Difficult conversation, or more specifically, difficult conversations at work with a senior is something we all face. Mostly we try to avoid it because we are unsure of the right way to tackle this. Lauri Smith elaborates on the how to handle such conversations.
Lauri Smith theorizes that soul suckers, which deplete you mentally and emotionally, are the ones in charge when you avoid difficult conversations at work with your senior. She expands on this theory by recalling an incident from when she was an instructor.
A group of disruptive students grew more louder and distracting in their behaviour over time just because she kept letting their behaviour slide. She wanted to avoid an unpleasant scene and so was avoiding the issue. One day they jeered and mocked a vulnerable student for his mistake. That is when she gathered up her courage to correct them.
Turning a blind eye or refusing to address a difficult conversation does not make it disappear. Instead, it keeps coming back to us with renewed vigour. It follows us even when we change jobs. The first step to handle this is to stop labelling it as a hard or difficult conversation. Negative labelling can lead to sweeping problems under the carpet or having incomplete conversations without proper clarification. These are potentially dangerous situations.

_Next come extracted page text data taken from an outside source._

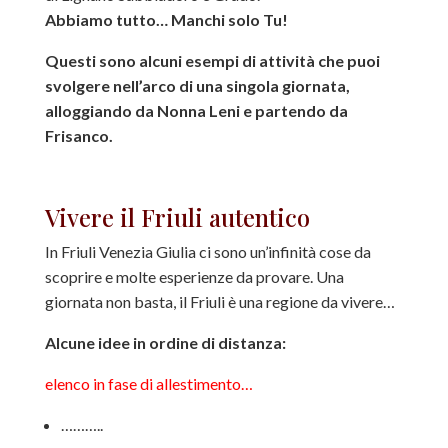
Abbiamo tutto… Manchi solo Tu!
Questi sono alcuni esempi di attività che puoi
svolgere nell’arco di una singola giornata,
alloggiando da Nonna Leni e partendo da
Frisanco.
Vivere il Friuli autentico
In Friuli Venezia Giulia ci sono un’infinità cose da
scoprire e molte esperienze da provare. Una
giornata non basta, il Friuli è una regione da vivere…
Alcune idee in ordine di distanza:
elenco in fase di allestimento…
………..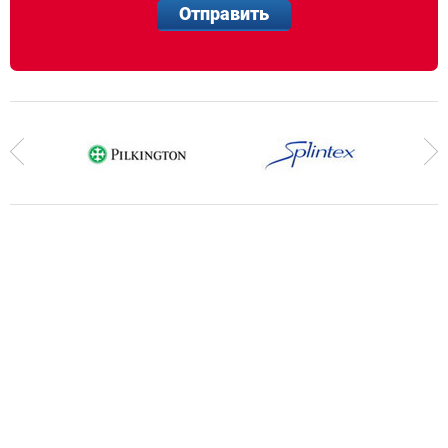
Отправить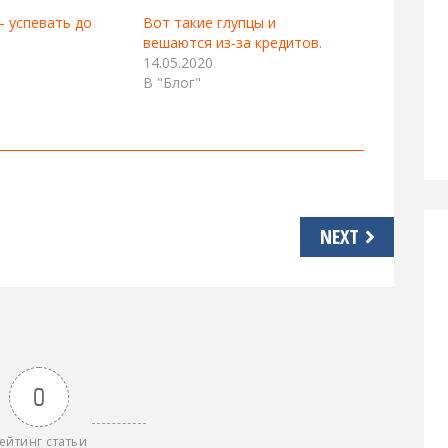
 успевать до
Вот такие глупцы и
и
вешаются из-за кредитов.
14.05.2020
В "Блог"
NEXT
0
ейтинг статьи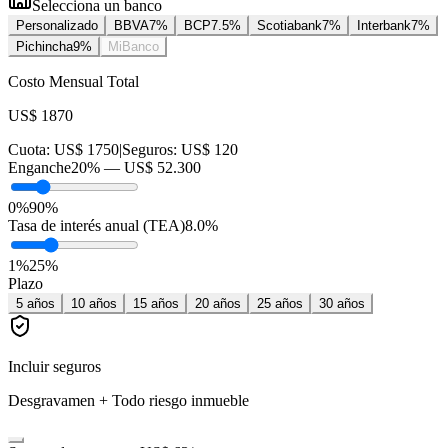
Selecciona un banco
Personalizado
BBVA
7
%
BCP
7.5
%
Scotiabank
7
%
Interbank
7
%
Pichincha
9
%
MiBanco
Costo Mensual Total
US$ 1870
Cuota:
US$ 1750
|
Seguros:
US$ 120
Enganche
20
% —
US$ 52.300
0%
90%
Tasa de interés anual (TEA)
8.0
%
1
%
25
%
Plazo
5
años
10
años
15
años
20
años
25
años
30
años
Incluir seguros
Desgravamen + Todo riesgo inmueble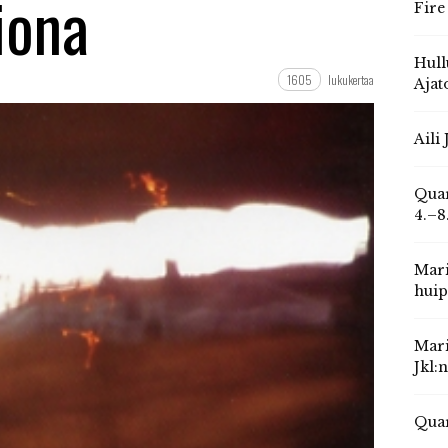
iona
Fire
Hull
1605
lukukertaa
Ajat
Aili
Quar
4.–8
Mari
huip
Mari
Jkl:
Quar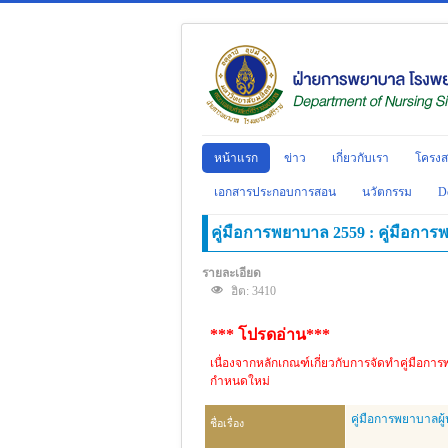
หน้าแรก
ข่าว
เกี่ยวกับเรา
โครงส
เอกสารประกอบการสอน
นวัตกรรม
D
คู่มือการพยาบาล 2559 : คู่มือการ
รายละเอียด
ฮิต: 3410
*** โปรดอ่าน***
เนื่องจากหลักเกณฑ์เกี่ยวกับการจัดทำคู่มือกา
กำหนดใหม่
คู่มือการพยาบาลผู
ชื่อเรื่อง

Think of it as a conversation that matters. Honour it by calling it a courageous conversation. This way you will find in you the courage to tackle such a conversation. Approach the situation head on. Set an intention to resolve it and visualize the sweet rewards at the other end. It may be a stronger relationship and even an increased self -belief about handling oneself with dignity in challenging situations.
Evasion and avoidance of any difficult situation is never the answer. It is best to address that difficult conversation at work with your boss and overcome it rather than let it grow and become a potential landmine.